CASRAI Dictionary

Tag: Software Heritage

  • Computational reproducibility: containers, workflows and FAIR4RS

    A computational result that no one else can re-run is, strictly speaking, a claim rather than a finding. The gap between “the figures are in the paper” and “anyone with the code and data can regenerate the figures” is the gap that computational reproducibility exists to close, and over the past decade a practical toolkit has emerged to close it. This article walks that toolkit — containers, workflow languages, source-code identifiers, and the FAIR4RS principles — drawing on the reproducibility domain.

    What computational reproducibility means, precisely

    Computational reproducibility is the property of a computational result being reproducible from the provided code and data. It is a narrower and more achievable target than replication: replication asks whether a finding holds when the study is run afresh; computational reproducibility asks only whether the same inputs and the same code produce the same outputs. That sounds trivial and is notoriously not, because a computation depends on far more than the script the author remembers to share — it depends on library versions, the operating system, environment variables, random seeds, and sometimes the hardware.

    The artefact that makes reproducibility possible is the reproducibility package (some communities say replication package): a bundle of code, data, and instructions sufficient to reproduce the results of an output. A good package is not a folder of scripts; it is a self-contained, documented environment that a stranger can execute.

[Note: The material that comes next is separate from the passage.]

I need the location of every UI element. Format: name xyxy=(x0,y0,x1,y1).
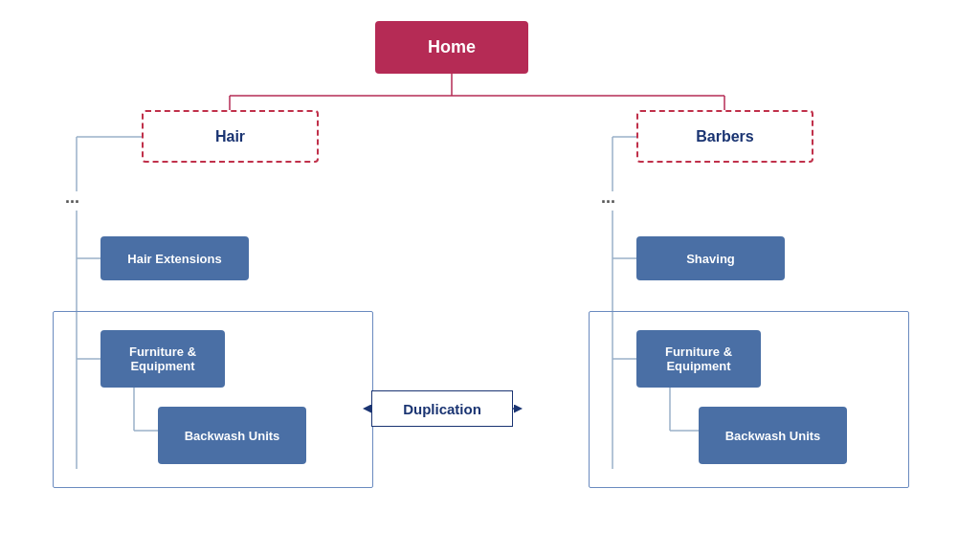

    Containers: capturing the environment

    The single largest source of irreproducibility is the environment, and the most effective response is the container image — a packaged, reproducible computational environment that bundles the code together with the exact operating system libraries and dependencies it needs. The modern standard is the OCI (Open Container Initiative) image format, familiar to most through Docker. In high-performance computing, where users cannot run as root, Singularity / Apptainer images serve the same purpose under HPC constraints.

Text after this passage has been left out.